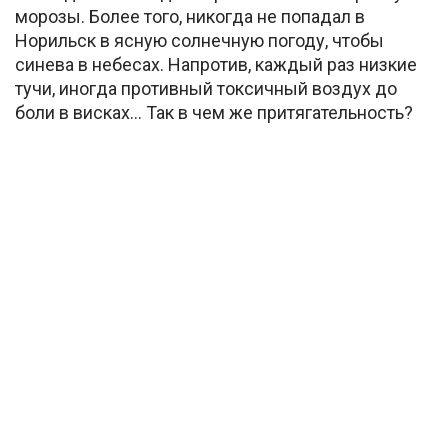
морозы. Более того, никогда не попадал в
Норильск в ясную солнечную погоду, чтобы
синева в небесах. Напротив, каждый раз низкие
тучи, иногда противный токсичный воздух до
боли в висках… Так в чем же притягательность?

========================================

Exercise —
With the line containing "Норильск в ясную солнечную погоду, чтобы" as the first and the final line of the entries above as the last, write out that span exactly and nothing more.

Response for this exercise —
Норильск в ясную солнечную погоду, чтобы
синева в небесах. Напротив, каждый раз низкие
тучи, иногда противный токсичный воздух до
боли в висках… Так в чем же притягательность?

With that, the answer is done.